Document layout analysis data
▶

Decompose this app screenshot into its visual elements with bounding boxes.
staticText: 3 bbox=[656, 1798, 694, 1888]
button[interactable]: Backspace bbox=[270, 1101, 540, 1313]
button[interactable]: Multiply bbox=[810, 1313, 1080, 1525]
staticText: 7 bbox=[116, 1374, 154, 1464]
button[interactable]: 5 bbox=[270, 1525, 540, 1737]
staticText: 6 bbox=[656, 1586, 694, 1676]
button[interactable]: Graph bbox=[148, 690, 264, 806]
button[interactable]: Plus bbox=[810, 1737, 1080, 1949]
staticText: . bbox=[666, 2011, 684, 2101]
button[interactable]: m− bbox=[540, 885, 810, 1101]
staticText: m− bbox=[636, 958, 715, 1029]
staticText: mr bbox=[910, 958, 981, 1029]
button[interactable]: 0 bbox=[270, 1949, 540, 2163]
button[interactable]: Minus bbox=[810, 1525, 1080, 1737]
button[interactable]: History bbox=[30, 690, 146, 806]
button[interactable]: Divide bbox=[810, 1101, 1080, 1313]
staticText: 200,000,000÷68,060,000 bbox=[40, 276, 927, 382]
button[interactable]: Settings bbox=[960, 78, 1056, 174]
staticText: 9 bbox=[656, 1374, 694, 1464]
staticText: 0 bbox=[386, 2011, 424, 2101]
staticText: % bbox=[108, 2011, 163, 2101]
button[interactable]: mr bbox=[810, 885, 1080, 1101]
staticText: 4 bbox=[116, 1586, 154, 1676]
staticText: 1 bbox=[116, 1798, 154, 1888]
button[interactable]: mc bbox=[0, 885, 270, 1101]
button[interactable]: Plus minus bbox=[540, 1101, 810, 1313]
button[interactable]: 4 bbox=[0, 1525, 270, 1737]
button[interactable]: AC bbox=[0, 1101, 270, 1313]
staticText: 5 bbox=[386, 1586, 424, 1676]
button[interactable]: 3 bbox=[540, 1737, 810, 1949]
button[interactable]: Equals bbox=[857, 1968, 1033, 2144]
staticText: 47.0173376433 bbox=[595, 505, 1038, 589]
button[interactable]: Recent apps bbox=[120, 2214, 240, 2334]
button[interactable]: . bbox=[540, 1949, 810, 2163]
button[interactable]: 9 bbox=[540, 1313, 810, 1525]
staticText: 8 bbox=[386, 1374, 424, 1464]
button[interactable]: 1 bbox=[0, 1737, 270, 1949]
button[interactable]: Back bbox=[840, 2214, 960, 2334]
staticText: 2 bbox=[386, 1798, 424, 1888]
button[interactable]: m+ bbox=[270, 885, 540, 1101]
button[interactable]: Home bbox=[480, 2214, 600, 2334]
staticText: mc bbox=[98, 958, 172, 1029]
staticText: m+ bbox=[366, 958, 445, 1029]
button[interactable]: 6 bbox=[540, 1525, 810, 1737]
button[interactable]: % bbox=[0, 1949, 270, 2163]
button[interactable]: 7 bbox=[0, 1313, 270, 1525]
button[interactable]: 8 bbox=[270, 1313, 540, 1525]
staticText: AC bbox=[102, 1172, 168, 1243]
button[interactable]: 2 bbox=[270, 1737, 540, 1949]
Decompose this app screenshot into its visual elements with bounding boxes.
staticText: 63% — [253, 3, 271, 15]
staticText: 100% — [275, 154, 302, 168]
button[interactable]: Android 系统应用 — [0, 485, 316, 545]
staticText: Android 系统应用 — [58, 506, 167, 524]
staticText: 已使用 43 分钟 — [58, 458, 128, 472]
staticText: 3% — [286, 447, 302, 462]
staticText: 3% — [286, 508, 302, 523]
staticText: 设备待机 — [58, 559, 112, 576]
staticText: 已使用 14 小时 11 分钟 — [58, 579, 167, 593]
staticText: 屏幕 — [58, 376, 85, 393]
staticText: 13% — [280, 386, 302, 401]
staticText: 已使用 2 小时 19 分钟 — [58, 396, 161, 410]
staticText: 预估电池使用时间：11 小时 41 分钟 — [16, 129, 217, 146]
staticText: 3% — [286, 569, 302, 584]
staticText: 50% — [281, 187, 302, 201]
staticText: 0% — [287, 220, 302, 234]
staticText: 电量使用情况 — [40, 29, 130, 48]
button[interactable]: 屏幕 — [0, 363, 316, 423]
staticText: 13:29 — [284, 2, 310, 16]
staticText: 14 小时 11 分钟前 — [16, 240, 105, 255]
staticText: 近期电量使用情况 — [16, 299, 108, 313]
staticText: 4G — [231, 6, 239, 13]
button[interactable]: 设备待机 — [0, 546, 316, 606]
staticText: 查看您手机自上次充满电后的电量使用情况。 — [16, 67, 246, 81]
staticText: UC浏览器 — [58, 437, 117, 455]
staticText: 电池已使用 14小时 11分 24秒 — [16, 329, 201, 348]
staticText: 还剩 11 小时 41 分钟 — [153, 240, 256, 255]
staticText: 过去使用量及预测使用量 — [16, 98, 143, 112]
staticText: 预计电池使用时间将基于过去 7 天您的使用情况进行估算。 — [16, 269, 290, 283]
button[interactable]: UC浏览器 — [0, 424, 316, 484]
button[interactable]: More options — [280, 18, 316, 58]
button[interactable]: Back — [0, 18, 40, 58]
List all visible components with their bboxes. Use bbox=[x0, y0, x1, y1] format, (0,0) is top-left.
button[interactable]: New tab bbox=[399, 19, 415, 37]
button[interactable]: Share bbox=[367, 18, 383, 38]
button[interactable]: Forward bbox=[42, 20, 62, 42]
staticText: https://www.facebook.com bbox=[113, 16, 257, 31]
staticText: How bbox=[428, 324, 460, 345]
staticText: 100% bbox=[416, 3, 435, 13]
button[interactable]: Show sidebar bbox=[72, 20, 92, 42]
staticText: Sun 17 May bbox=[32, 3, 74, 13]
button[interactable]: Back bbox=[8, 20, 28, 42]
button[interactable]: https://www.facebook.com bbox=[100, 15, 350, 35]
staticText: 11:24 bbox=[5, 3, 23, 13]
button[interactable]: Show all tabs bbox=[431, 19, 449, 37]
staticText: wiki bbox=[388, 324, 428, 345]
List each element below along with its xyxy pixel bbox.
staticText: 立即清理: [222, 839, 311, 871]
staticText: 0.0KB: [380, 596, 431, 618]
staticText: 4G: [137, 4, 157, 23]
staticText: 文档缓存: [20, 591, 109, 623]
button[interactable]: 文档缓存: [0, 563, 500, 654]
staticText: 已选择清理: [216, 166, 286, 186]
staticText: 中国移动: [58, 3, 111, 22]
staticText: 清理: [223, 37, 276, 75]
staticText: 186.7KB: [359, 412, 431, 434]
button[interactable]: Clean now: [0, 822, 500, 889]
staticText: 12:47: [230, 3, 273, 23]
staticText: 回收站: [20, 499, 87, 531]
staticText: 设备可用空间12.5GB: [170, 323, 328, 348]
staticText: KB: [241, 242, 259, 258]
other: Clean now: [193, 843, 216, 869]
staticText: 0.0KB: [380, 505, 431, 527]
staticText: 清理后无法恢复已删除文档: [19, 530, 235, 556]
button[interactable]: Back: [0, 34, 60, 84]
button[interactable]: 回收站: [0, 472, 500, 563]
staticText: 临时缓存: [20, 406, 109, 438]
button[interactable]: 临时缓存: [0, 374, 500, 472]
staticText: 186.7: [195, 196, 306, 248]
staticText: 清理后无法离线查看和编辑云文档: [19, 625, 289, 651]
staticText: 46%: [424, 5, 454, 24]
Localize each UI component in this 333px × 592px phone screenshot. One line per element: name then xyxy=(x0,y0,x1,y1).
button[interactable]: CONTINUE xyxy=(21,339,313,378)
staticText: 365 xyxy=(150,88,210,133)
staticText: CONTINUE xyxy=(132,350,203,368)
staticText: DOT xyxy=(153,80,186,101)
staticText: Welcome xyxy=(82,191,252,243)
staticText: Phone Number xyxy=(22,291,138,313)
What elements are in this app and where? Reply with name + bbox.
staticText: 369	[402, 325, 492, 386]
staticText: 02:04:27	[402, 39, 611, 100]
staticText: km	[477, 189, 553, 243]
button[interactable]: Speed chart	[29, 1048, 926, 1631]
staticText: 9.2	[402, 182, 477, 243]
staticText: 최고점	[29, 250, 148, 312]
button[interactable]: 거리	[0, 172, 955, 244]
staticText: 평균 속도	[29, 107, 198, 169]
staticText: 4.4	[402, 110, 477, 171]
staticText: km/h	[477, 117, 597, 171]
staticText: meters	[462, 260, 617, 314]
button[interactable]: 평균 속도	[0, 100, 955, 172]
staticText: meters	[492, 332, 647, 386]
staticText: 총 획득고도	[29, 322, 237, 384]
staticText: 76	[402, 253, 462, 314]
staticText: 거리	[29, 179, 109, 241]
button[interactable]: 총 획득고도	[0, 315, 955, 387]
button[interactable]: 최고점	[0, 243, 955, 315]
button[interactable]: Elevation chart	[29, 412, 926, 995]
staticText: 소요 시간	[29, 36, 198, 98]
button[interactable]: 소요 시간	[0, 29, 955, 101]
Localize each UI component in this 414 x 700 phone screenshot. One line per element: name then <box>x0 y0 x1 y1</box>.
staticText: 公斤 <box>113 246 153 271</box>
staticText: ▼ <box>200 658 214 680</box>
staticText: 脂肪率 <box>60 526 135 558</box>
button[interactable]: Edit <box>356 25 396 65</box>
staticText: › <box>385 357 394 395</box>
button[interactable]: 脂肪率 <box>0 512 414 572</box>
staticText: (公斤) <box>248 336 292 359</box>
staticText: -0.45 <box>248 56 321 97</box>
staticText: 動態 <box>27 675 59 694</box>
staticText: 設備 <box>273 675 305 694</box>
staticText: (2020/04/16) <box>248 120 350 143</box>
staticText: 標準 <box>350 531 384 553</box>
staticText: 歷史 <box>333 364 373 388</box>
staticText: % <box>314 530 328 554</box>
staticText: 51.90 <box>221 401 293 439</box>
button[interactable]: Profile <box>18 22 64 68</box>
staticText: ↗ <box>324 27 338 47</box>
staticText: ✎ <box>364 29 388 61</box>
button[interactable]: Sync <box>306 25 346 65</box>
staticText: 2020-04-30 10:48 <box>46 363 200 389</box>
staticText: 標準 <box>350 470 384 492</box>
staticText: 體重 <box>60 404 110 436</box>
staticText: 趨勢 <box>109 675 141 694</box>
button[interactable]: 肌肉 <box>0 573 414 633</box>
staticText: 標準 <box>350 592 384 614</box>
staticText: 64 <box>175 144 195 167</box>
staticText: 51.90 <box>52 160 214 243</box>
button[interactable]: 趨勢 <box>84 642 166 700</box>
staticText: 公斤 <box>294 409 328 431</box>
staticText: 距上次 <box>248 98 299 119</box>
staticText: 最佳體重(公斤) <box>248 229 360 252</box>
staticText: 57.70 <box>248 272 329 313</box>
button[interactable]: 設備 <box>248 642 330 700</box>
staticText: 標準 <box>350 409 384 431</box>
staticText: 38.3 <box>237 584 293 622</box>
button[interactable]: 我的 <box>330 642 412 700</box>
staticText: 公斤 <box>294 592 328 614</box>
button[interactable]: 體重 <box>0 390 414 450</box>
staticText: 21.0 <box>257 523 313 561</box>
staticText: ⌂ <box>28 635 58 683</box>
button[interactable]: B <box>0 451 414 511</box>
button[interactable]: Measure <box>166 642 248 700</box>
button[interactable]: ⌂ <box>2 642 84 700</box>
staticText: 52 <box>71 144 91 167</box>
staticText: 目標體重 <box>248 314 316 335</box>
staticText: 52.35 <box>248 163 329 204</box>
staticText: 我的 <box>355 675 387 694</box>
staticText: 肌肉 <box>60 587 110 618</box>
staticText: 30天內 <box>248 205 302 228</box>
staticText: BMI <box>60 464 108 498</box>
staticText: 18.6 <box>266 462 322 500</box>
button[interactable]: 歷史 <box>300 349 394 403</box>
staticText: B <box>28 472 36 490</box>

◀

## [Exercise details]
Every line in the data above that includes the word "screenshot" should be copied.

## [Exercise answer]
Decompose this app screenshot into its visual elements with bounding boxes.
Decompose this app screenshot into its visual elements with bounding boxes.
Localize each UI component in this 333px × 592px phone screenshot. One line per element: name then xyxy=(x0,y0,x1,y1).
Localize each UI component in this 414 x 700 phone screenshot. One line per element: name then <box>x0 y0 x1 y1</box>.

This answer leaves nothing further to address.